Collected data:
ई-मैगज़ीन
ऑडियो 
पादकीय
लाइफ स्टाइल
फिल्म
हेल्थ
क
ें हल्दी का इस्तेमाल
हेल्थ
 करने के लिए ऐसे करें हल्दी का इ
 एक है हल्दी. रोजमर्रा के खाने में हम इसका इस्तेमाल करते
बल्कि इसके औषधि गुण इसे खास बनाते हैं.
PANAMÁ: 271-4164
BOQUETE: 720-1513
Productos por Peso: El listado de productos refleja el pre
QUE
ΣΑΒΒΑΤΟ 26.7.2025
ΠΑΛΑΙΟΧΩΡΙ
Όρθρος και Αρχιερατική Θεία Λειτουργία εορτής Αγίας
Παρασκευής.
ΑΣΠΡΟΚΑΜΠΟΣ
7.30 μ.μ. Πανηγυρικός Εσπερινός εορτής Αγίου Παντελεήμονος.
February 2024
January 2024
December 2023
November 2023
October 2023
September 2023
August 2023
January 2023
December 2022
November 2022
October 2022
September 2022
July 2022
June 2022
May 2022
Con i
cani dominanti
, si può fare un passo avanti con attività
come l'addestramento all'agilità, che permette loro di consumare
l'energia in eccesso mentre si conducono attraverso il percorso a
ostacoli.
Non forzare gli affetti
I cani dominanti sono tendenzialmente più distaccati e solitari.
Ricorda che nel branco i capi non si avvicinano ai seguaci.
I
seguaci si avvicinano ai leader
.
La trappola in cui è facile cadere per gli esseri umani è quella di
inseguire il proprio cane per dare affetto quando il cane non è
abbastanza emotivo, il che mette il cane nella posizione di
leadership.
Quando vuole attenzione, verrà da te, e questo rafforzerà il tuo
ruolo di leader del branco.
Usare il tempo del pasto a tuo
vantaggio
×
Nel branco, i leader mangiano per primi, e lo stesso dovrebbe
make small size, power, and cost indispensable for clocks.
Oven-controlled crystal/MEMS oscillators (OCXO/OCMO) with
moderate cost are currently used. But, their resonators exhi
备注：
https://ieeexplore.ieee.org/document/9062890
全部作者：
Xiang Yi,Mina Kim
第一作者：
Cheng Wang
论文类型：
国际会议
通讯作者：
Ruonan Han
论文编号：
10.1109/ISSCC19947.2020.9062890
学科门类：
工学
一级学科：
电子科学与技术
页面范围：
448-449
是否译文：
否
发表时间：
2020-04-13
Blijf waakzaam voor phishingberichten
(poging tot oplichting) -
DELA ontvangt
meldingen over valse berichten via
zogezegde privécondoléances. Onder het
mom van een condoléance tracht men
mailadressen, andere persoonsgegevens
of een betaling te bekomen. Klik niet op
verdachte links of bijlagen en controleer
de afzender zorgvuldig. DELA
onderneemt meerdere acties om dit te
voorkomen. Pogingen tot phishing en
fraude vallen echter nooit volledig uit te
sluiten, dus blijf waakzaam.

Exercise requirements: The full set of lines above should be retyped without a single change.

Exercise response:
ई-मैगज़ीन
ऑडियो 
पादकीय
लाइफ स्टाइल
फिल्म
हेल्थ
क
ें हल्दी का इस्तेमाल
हेल्थ
 करने के लिए ऐसे करें हल्दी का इ
 एक है हल्दी. रोजमर्रा के खाने में हम इसका इस्तेमाल करते
बल्कि इसके औषधि गुण इसे खास बनाते हैं.
PANAMÁ: 271-4164
BOQUETE: 720-1513
Productos por Peso: El listado de productos refleja el pre
QUE
ΣΑΒΒΑΤΟ 26.7.2025
ΠΑΛΑΙΟΧΩΡΙ
Όρθρος και Αρχιερατική Θεία Λειτουργία εορτής Αγίας
Παρασκευής.
ΑΣΠΡΟΚΑΜΠΟΣ
7.30 μ.μ. Πανηγυρικός Εσπερινός εορτής Αγίου Παντελεήμονος.
February 2024
January 2024
December 2023
November 2023
October 2023
September 2023
August 2023
January 2023
December 2022
November 2022
October 2022
September 2022
July 2022
June 2022
May 2022
Con i
cani dominanti
, si può fare un passo avanti con attività
come l'addestramento all'agilità, che permette loro di consumare
l'energia in eccesso mentre si conducono attraverso il percorso a
ostacoli.
Non forzare gli affetti
I cani dominanti sono tendenzialmente più distaccati e solitari.
Ricorda che nel branco i capi non si avvicinano ai seguaci.
I
seguaci si avvicinano ai leader
.
La trappola in cui è facile cadere per gli esseri umani è quella di
inseguire il proprio cane per dare affetto quando il cane non è
abbastanza emotivo, il che mette il cane nella posizione di
leadership.
Quando vuole attenzione, verrà da te, e questo rafforzerà il tuo
ruolo di leader del branco.
Usare il tempo del pasto a tuo
vantaggio
×
Nel branco, i leader mangiano per primi, e lo stesso dovrebbe
make small size, power, and cost indispensable for clocks.
Oven-controlled crystal/MEMS oscillators (OCXO/OCMO) with
moderate cost are currently used. But, their resonators exhi
备注：
https://ieeexplore.ieee.org/document/9062890
全部作者：
Xiang Yi,Mina Kim
第一作者：
Cheng Wang
论文类型：
国际会议
通讯作者：
Ruonan Han
论文编号：
10.1109/ISSCC19947.2020.9062890
学科门类：
工学
一级学科：
电子科学与技术
页面范围：
448-449
是否译文：
否
发表时间：
2020-04-13
Blijf waakzaam voor phishingberichten
(poging tot oplichting) -
DELA ontvangt
meldingen over valse berichten via
zogezegde privécondoléances. Onder het
mom van een condoléance tracht men
mailadressen, andere persoonsgegevens
of een betaling te bekomen. Klik niet op
verdachte links of bijlagen en controleer
de afzender zorgvuldig. DELA
onderneemt meerdere acties om dit te
voorkomen. Pogingen tot phishing en
fraude vallen echter nooit volledig uit te
sluiten, dus blijf waakzaam.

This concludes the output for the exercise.